▶ EXERCISE PROMPT
An exact copy of every entry is needed, with no images.

═══ THE DATA ═══

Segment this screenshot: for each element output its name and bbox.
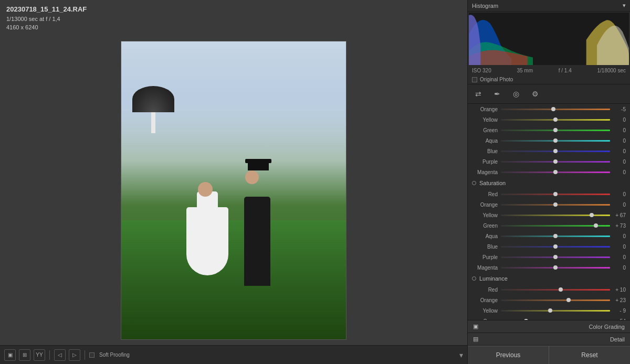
sat-aqua-thumb[interactable]	[553, 234, 558, 238]
lum-yellow-track[interactable]	[501, 310, 610, 312]
sat-purple-thumb[interactable]	[553, 255, 558, 259]
hue-green-value: 0	[610, 127, 626, 133]
tool-icon-eye[interactable]: ◎	[510, 88, 522, 100]
lum-orange-value: + 23	[610, 297, 626, 303]
hue-green-label: Green	[472, 127, 501, 133]
dome-pillar	[151, 112, 155, 133]
original-photo-row: Original Photo	[468, 75, 630, 84]
sat-yellow-thumb[interactable]	[590, 213, 594, 217]
dome-top	[132, 86, 174, 112]
lum-red-row: Red + 10	[468, 284, 630, 295]
hue-orange-track[interactable]	[501, 109, 610, 110]
lum-orange-thumb[interactable]	[566, 298, 571, 302]
lum-orange-track[interactable]	[501, 299, 610, 301]
hue-orange-thumb[interactable]	[551, 107, 555, 111]
hue-yellow-row: Yellow 0	[468, 114, 630, 125]
hue-orange-row: Orange -5	[468, 104, 630, 114]
saturation-section-header[interactable]: Saturation	[468, 177, 630, 189]
groom-body	[244, 197, 270, 286]
lum-red-thumb[interactable]	[559, 287, 563, 292]
lum-red-track[interactable]	[501, 289, 610, 291]
detail-bar[interactable]: ▤ Detail	[468, 333, 630, 345]
hue-purple-label: Purple	[472, 159, 501, 165]
sliders-panel[interactable]: Orange -5 Yellow 0 Green 0	[468, 104, 630, 320]
color-grading-label: Color Grading	[589, 324, 625, 330]
bride-head	[198, 182, 213, 197]
photo-background	[121, 41, 346, 339]
photo-area: 20230718_15_11_24.RAF 1/13000 sec at f /…	[0, 0, 467, 364]
sat-yellow-track[interactable]	[501, 215, 610, 216]
hue-magenta-label: Magenta	[472, 169, 501, 175]
sat-purple-track[interactable]	[501, 256, 610, 258]
sat-purple-row: Purple 0	[468, 252, 630, 262]
sat-red-thumb[interactable]	[553, 192, 558, 196]
original-photo-checkbox[interactable]	[472, 77, 477, 82]
hue-yellow-label: Yellow	[472, 117, 501, 123]
lum-red-label: Red	[472, 287, 501, 293]
hue-blue-value: 0	[610, 148, 626, 154]
hue-magenta-track[interactable]	[501, 172, 610, 173]
histogram-section: Histogram ▾ ISO 3	[468, 0, 630, 84]
groom-hat-brim	[245, 159, 271, 163]
hue-orange-label: Orange	[472, 106, 501, 112]
histogram-aperture: f / 1.4	[559, 68, 572, 73]
histogram-dropdown[interactable]: ▾	[623, 2, 626, 9]
histogram-canvas	[469, 13, 629, 65]
sat-blue-thumb[interactable]	[553, 244, 558, 249]
dropdown-arrow[interactable]: ▾	[459, 351, 463, 359]
hue-aqua-value: 0	[610, 138, 626, 144]
toolbar-icon-btn-1[interactable]: ▣	[4, 349, 16, 361]
sat-aqua-track[interactable]	[501, 235, 610, 237]
lum-green-thumb[interactable]	[524, 319, 528, 320]
bottom-buttons: Previous Reset	[468, 345, 630, 364]
hue-green-thumb[interactable]	[553, 128, 558, 132]
soft-proofing[interactable]: Soft Proofing	[89, 352, 130, 358]
tool-icon-brush[interactable]: ✒	[491, 88, 503, 100]
sat-green-thumb[interactable]	[594, 223, 598, 228]
reset-button[interactable]: Reset	[549, 346, 630, 364]
hue-yellow-track[interactable]	[501, 119, 610, 121]
histogram-title: Histogram	[472, 3, 498, 9]
sat-magenta-track[interactable]	[501, 267, 610, 269]
hue-blue-row: Blue 0	[468, 146, 630, 156]
hue-green-row: Green 0	[468, 125, 630, 135]
tool-icons-row: ⇄ ✒ ◎ ⚙	[468, 84, 630, 104]
tool-icon-target[interactable]: ⇄	[472, 88, 485, 100]
hue-purple-row: Purple 0	[468, 156, 630, 167]
toolbar-separator-1	[49, 350, 50, 360]
hue-blue-thumb[interactable]	[553, 149, 558, 153]
hue-aqua-thumb[interactable]	[553, 138, 558, 143]
lum-yellow-thumb[interactable]	[548, 308, 552, 313]
hue-purple-track[interactable]	[501, 161, 610, 163]
hue-aqua-row: Aqua 0	[468, 135, 630, 146]
right-panel: Histogram ▾ ISO 3	[467, 0, 630, 364]
hue-aqua-track[interactable]	[501, 140, 610, 142]
hue-blue-track[interactable]	[501, 151, 610, 152]
previous-button[interactable]: Previous	[468, 346, 549, 364]
toolbar-icon-btn-2[interactable]: ⊞	[19, 349, 30, 361]
hue-purple-thumb[interactable]	[553, 159, 558, 164]
sat-blue-label: Blue	[472, 244, 501, 250]
soft-proofing-checkbox[interactable]	[89, 352, 94, 358]
color-grading-bar[interactable]: ▣ Color Grading	[468, 320, 630, 333]
hue-aqua-label: Aqua	[472, 138, 501, 144]
tool-icon-settings[interactable]: ⚙	[529, 88, 541, 100]
sat-orange-thumb[interactable]	[553, 202, 558, 207]
hue-yellow-thumb[interactable]	[553, 117, 558, 122]
sat-magenta-thumb[interactable]	[553, 265, 558, 270]
sat-green-track[interactable]	[501, 225, 610, 227]
sat-red-track[interactable]	[501, 194, 610, 195]
luminance-section-header[interactable]: Luminance	[468, 273, 630, 284]
sat-green-row: Green + 73	[468, 220, 630, 231]
hue-magenta-thumb[interactable]	[553, 170, 558, 174]
sat-blue-track[interactable]	[501, 246, 610, 248]
sat-magenta-row: Magenta 0	[468, 262, 630, 273]
saturation-dot	[472, 181, 476, 185]
sat-orange-track[interactable]	[501, 204, 610, 206]
lum-orange-label: Orange	[472, 297, 501, 303]
toolbar-nav-next[interactable]: ▷	[69, 349, 80, 361]
lum-orange-row: Orange + 23	[468, 295, 630, 305]
toolbar-icon-btn-3[interactable]: YY	[34, 349, 45, 361]
hue-green-track[interactable]	[501, 130, 610, 131]
toolbar-nav-prev[interactable]: ◁	[54, 349, 66, 361]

═══

▶ ANSWER BOX
Segment this screenshot: for each element output its name and bbox.
sat-aqua-thumb[interactable]	[553, 234, 558, 238]
lum-yellow-track[interactable]	[501, 310, 610, 312]
sat-purple-thumb[interactable]	[553, 255, 558, 259]
hue-green-value: 0	[610, 127, 626, 133]
tool-icon-eye[interactable]: ◎	[510, 88, 522, 100]
lum-orange-value: + 23	[610, 297, 626, 303]
hue-green-label: Green	[472, 127, 501, 133]
dome-pillar	[151, 112, 155, 133]
original-photo-row: Original Photo	[468, 75, 630, 84]
sat-yellow-thumb[interactable]	[590, 213, 594, 217]
dome-top	[132, 86, 174, 112]
lum-red-row: Red + 10	[468, 284, 630, 295]
hue-orange-track[interactable]	[501, 109, 610, 110]
lum-orange-thumb[interactable]	[566, 298, 571, 302]
lum-orange-track[interactable]	[501, 299, 610, 301]
hue-orange-thumb[interactable]	[551, 107, 555, 111]
hue-yellow-row: Yellow 0	[468, 114, 630, 125]
hue-orange-row: Orange -5	[468, 104, 630, 114]
saturation-section-header[interactable]: Saturation	[468, 177, 630, 189]
groom-body	[244, 197, 270, 286]
lum-red-thumb[interactable]	[559, 287, 563, 292]
lum-red-track[interactable]	[501, 289, 610, 291]
detail-bar[interactable]: ▤ Detail	[468, 333, 630, 345]
hue-purple-label: Purple	[472, 159, 501, 165]
sliders-panel[interactable]: Orange -5 Yellow 0 Green 0	[468, 104, 630, 320]
color-grading-label: Color Grading	[589, 324, 625, 330]
bride-head	[198, 182, 213, 197]
photo-background	[121, 41, 346, 339]
photo-area: 20230718_15_11_24.RAF 1/13000 sec at f /…	[0, 0, 467, 364]
sat-yellow-track[interactable]	[501, 215, 610, 216]
hue-magenta-label: Magenta	[472, 169, 501, 175]
sat-purple-track[interactable]	[501, 256, 610, 258]
sat-purple-row: Purple 0	[468, 252, 630, 262]
sat-red-thumb[interactable]	[553, 192, 558, 196]
original-photo-checkbox[interactable]	[472, 77, 477, 82]
hue-yellow-label: Yellow	[472, 117, 501, 123]
lum-red-label: Red	[472, 287, 501, 293]
hue-blue-value: 0	[610, 148, 626, 154]
hue-magenta-track[interactable]	[501, 172, 610, 173]
histogram-section: Histogram ▾ ISO 3	[468, 0, 630, 84]
groom-hat-brim	[245, 159, 271, 163]
hue-orange-label: Orange	[472, 106, 501, 112]
histogram-aperture: f / 1.4	[559, 68, 572, 73]
histogram-dropdown[interactable]: ▾	[623, 2, 626, 9]
histogram-canvas	[469, 13, 629, 65]
sat-blue-thumb[interactable]	[553, 244, 558, 249]
dropdown-arrow[interactable]: ▾	[459, 351, 463, 359]
hue-aqua-value: 0	[610, 138, 626, 144]
toolbar-icon-btn-1[interactable]: ▣	[4, 349, 16, 361]
sat-aqua-track[interactable]	[501, 235, 610, 237]
lum-green-thumb[interactable]	[524, 319, 528, 320]
bottom-buttons: Previous Reset	[468, 345, 630, 364]
hue-green-thumb[interactable]	[553, 128, 558, 132]
soft-proofing[interactable]: Soft Proofing	[89, 352, 130, 358]
tool-icon-brush[interactable]: ✒	[491, 88, 503, 100]
sat-green-thumb[interactable]	[594, 223, 598, 228]
reset-button[interactable]: Reset	[549, 346, 630, 364]
hue-yellow-track[interactable]	[501, 119, 610, 121]
histogram-title: Histogram	[472, 3, 498, 9]
sat-magenta-track[interactable]	[501, 267, 610, 269]
hue-blue-row: Blue 0	[468, 146, 630, 156]
hue-green-row: Green 0	[468, 125, 630, 135]
tool-icons-row: ⇄ ✒ ◎ ⚙	[468, 84, 630, 104]
tool-icon-target[interactable]: ⇄	[472, 88, 485, 100]
hue-purple-row: Purple 0	[468, 156, 630, 167]
toolbar-separator-1	[49, 350, 50, 360]
hue-blue-thumb[interactable]	[553, 149, 558, 153]
hue-aqua-thumb[interactable]	[553, 138, 558, 143]
lum-yellow-thumb[interactable]	[548, 308, 552, 313]
hue-purple-track[interactable]	[501, 161, 610, 163]
hue-aqua-row: Aqua 0	[468, 135, 630, 146]
right-panel: Histogram ▾ ISO 3	[467, 0, 630, 364]
hue-aqua-track[interactable]	[501, 140, 610, 142]
hue-blue-track[interactable]	[501, 151, 610, 152]
previous-button[interactable]: Previous	[468, 346, 549, 364]
toolbar-icon-btn-2[interactable]: ⊞	[19, 349, 30, 361]
hue-purple-thumb[interactable]	[553, 159, 558, 164]
sat-blue-label: Blue	[472, 244, 501, 250]
soft-proofing-checkbox[interactable]	[89, 352, 94, 358]
color-grading-bar[interactable]: ▣ Color Grading	[468, 320, 630, 333]
hue-aqua-label: Aqua	[472, 138, 501, 144]
tool-icon-settings[interactable]: ⚙	[529, 88, 541, 100]
sat-orange-thumb[interactable]	[553, 202, 558, 207]
hue-yellow-thumb[interactable]	[553, 117, 558, 122]
sat-magenta-thumb[interactable]	[553, 265, 558, 270]
sat-green-track[interactable]	[501, 225, 610, 227]
sat-red-track[interactable]	[501, 194, 610, 195]
luminance-section-header[interactable]: Luminance	[468, 273, 630, 284]
sat-green-row: Green + 73	[468, 220, 630, 231]
hue-magenta-thumb[interactable]	[553, 170, 558, 174]
sat-blue-track[interactable]	[501, 246, 610, 248]
sat-magenta-row: Magenta 0	[468, 262, 630, 273]
saturation-dot	[472, 181, 476, 185]
sat-orange-track[interactable]	[501, 204, 610, 206]
lum-orange-label: Orange	[472, 297, 501, 303]
toolbar-nav-next[interactable]: ▷	[69, 349, 80, 361]
lum-orange-row: Orange + 23	[468, 295, 630, 305]
toolbar-icon-btn-3[interactable]: YY	[34, 349, 45, 361]
hue-green-track[interactable]	[501, 130, 610, 131]
toolbar-nav-prev[interactable]: ◁	[54, 349, 66, 361]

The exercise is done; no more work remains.